_Exercise requirements_
Could the entries below be transcribed word for word, with the pictures omitted?

#####

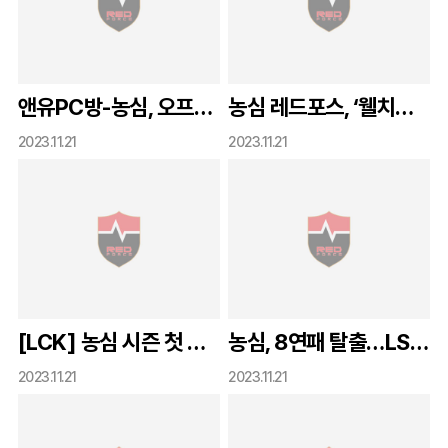
앤유PC방-농심, 오프라인 브랜드 위크 캠페인 실시
농심 레드포스, ‘웰치스 위크’ 진행
2023.11.21
2023.11.21
[LCK] 농심 시즌 첫 연승 성공, 광동 꺾고 PO 불씨 남겨
농심, 8연패 탈출…LSB 잡고 2승째
2023.11.21
2023.11.21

#####

_Answer to this problem_
앤유PC방-농심, 오프라인 브랜드 위크 캠페인 실시
농심 레드포스, ‘웰치스 위크’ 진행
2023.11.21
2023.11.21
[LCK] 농심 시즌 첫 연승 성공, 광동 꺾고 PO 불씨 남겨
농심, 8연패 탈출…LSB 잡고 2승째
2023.11.21
2023.11.21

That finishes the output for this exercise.